Die Serie beginnt mit Blackthorne (Cosmo Jarvis), aber dank seines Ehepaars Justin Marks und Rachel Kondo bleibt „Shōgun“ nicht lange auf seine Sichtweise beschränkt. Als stolzer Protestant sucht Blackthorne nach einem Weg nach „Japan“, um die Portugiesen einzuholen, die ein halbes Jahrhundert zuvor im Namen des Goldes, Gottes und der Herrlichkeit dort angekommen sind und seinen Standort vor anderen Europäern geheim gehalten haben. Nationen. Nachdem Blackthorne und seine Männer an den Ufern eines kleinen Fischerdorfes angespült werden, wird sein Schiff mit seinen vielen Kanonen und Musketen von Lord Toranaga (Hiroyuki Sanada) beansprucht, der „christliche Waffen“ für den Vorteil hält, den er brauchen wird. im drohenden Konflikt mit seinen Rivalen. Fünf Regenten, darunter Toranaga, wurden damit beauftragt, den Frieden zu wahren und gleichzeitig den königlichen Sitz für den Alleinerben ihres verstorbenen Herrschers, der noch nicht volljährig war, warm zu halten. Doch als die Serie beginnt, hat Toranagas stille Machtkonsolidierung die anderen vier so sehr bedroht, dass sie sich gegen ihn verbünden. Die Träume der Toten können selten mit den Ambitionen der Lebenden mithalten.

Schon früh informiert ein Mitsegler Blackthorne über den japanischen Glauben, dass „jeder Mann drei Herzen hat: eines in seinem Mund, damit die Welt es weiß; einer in seiner Brust, nur für seine Freunde; und ein geheimes Herz, das tief vergraben ist, wo niemand es finden kann. Toranaga verkörpert diesen Geist des verborgenen Ehrgeizes. Er beschäftigt Lady Mariko (Anna Sawai), eine katholische Konvertitin, die fließend Portugiesisch spricht, als Übersetzerin für den polyglotten Blackthorne. Wie Toranaga legt sie Wert auf Diskretion; Sie erzählt ihrem neuen Manager, dass ihre Leute lernen, ihre Gefühle zu unterteilen und „eine undurchdringliche Mauer zu errichten, hinter die wir uns zurückziehen können, wenn es nötig ist“. Charaktere, die sich durch ihre Undurchsichtigkeit auszeichnen, eignen sich jedoch in der Regel nicht für dynamische Szenen – daher der dramatische (und komödiantische) Wert von Blackthorne, einem Rohling, der sich weigert, mehr als zweimal pro Woche zu baden, immer noch an Aderlass-Medikamente glaubt und als solcher an einen örtlichen Lord angesprochen wird an einen örtlichen Herrn. „Ein verdammter Fleck, aus dem Milch austritt.“ » Im Gegensatz zu den meisten seiner japanischen Kollegen äußert er ständig seine Wünsche: sich mit seinen wenigen überlebenden Besatzungsmitgliedern wieder zu vereinen, die verheiratete Mariko zu verfolgen und mit der Zeit die Bürger zu verteidigen, die er einst eine „wilde Horde“ genannt hatte.

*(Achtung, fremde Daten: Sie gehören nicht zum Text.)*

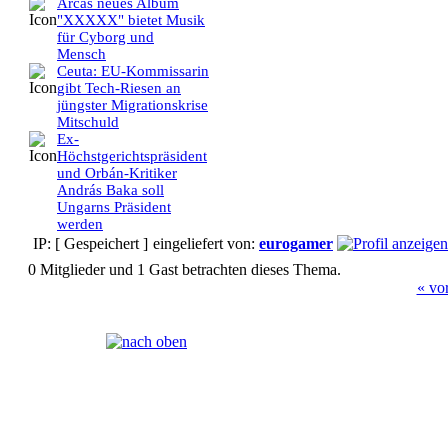
Arcas neues Album
"XXXXX" bietet Musik
für Cyborg und
Mensch
Ceuta: EU-Kommissarin
gibt Tech-Riesen an
jüngster Migrationskrise
Mitschuld
Ex-
Höchstgerichtspräsident
und Orbán-Kritiker
András Baka soll
Ungarns Präsident
werden
IP: [ Gespeichert ]
eingeliefert von:
eurogamer
0 Mitglieder und 1 Gast betrachten dieses Thema.
« vo
Seiten:
[
1
]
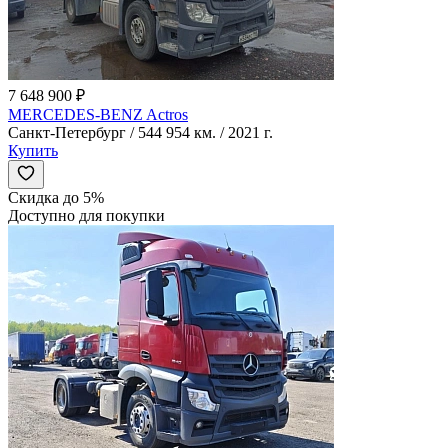
7 648 900 ₽
MERCEDES-BENZ Actros
Санкт-Петербург / 544 954 км. / 2021 г.
Купить
Скидка до 5%
Доступно для покупки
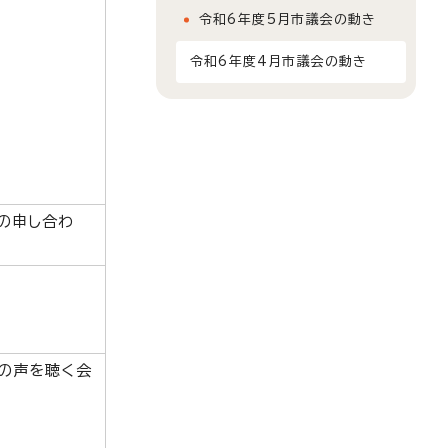
令和6年度5月市議会の動き
令和6年度4月市議会の動き
の申し合わ
の声を聴く会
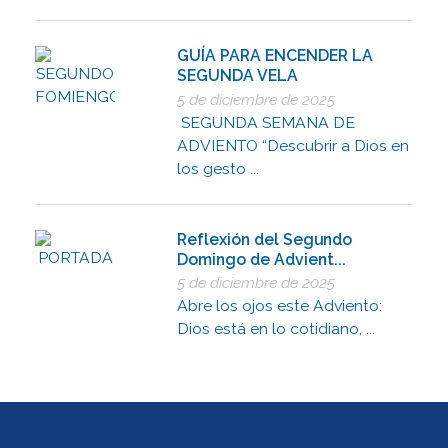
GUÍA PARA ENCENDER LA
SEGUNDA VELA
5 de diciembre de 2025
SEGUNDA SEMANA DE
ADVIENTO “Descubrir a Dios en
los gesto ...
Reflexión del Segundo
Domingo de Advient...
5 de diciembre de 2025
Abre los ojos este Adviento:
Dios está en lo cotidiano, ...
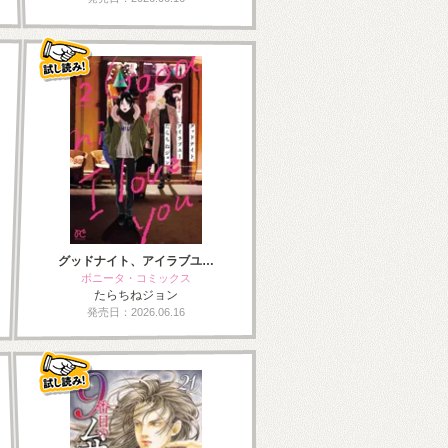
グッドナイト、アイラブユ…
ボニータ・コミックス
たらちねジョン
発売日：2026.06.16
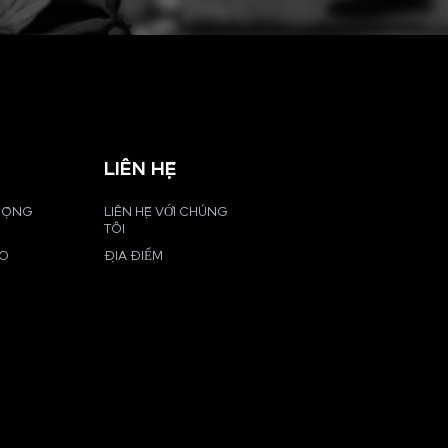
LIÊN HỆ
 ĐỘNG
LIÊN HỆ VỚI CHÚNG
TÔI
EO
ĐỊA ĐIỂM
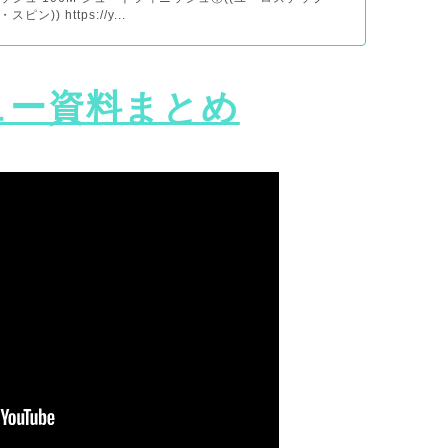
)) https://y...
ュー資料まとめ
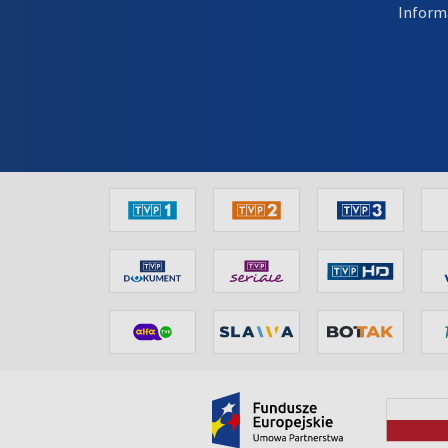
Inform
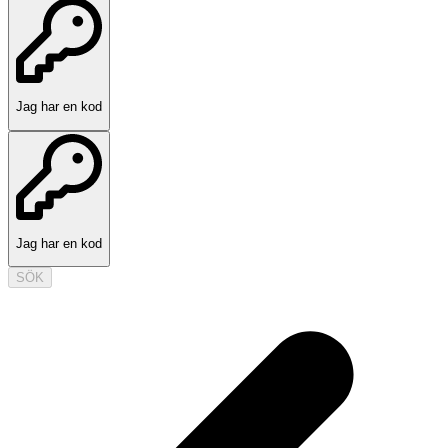
Jag har en kod
Jag har en kod
SÖK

Der Weltaufbau der Serie ist aufwändig und manchmal schwer zu verfolgen, kann aber auch vertraut vorkommen. Studios und Streamer versuchen seit mindestens einem Jahrzehnt, das nächste „Game of Thrones“ zu erschaffen, und investieren dabei viel in Fantasy-Geschichten, mittelalterliche Königreiche und teures geistiges Eigentum. HBO versuchte mit einem Targaryen-Spinoff, „House of the“, an seinen anfänglichen Erfolg anzuknüpfen. Dragon“; Amazon gab Hunderte Millionen Dollar für eine „Herr der Ringe“-Prequel-Serie aus, von der man hoffte, dass sie eine ähnliche Hingabe wecken würde. Im Fall von „Shōgun“ wird eine Prämisse im Stil von „Game of Thrones“ von „Game Gemetzel im Stil von „Thrones“: Allein in der ersten Folge gibt es eine überraschende Enthauptung, den Tod durch Sieden, einen rituellen Kindsmord und andere Seppuku-Bildschirme. (Viele andere Harakiris werden vor dem Ende der Staffel in Sichtweite sein.) Blackthorne , dessen Zeit auf See ihm Gewalt nicht fremd gemacht hat, findet die routinemäßigen Massaker entsetzlich. Auch Toranaga zögert, Ehrenkodizes durchzusetzen, die nicht nur das Leben eines Einzelnen, sondern ganzer Familienlinien beenden – und fürchtet sich vor der Möglichkeit eines neuen Shogunats, der eine solche Militärdiktatur als „ein brutales Relikt einer vergangenen Ära“ betrachtet. Diese Zurückhaltung wird durch einen seiner Generäle untergraben, den arroganten Yabushige (Tadanobu Asano), der sich trotz des Sadismus seines Henkers als der glaubwürdigste Charakter erweist in der Serie für sein schadenfrohes Eigeninteresse und seine transparenten Pläne. Die schlüpfrige Verzweiflung des Generals, während er versucht, beide Seiten auszuspielen, gestützt durch die Energie von Asanos Großonkel, sorgt für einen der fesselndsten Handlungsstränge der Staffel.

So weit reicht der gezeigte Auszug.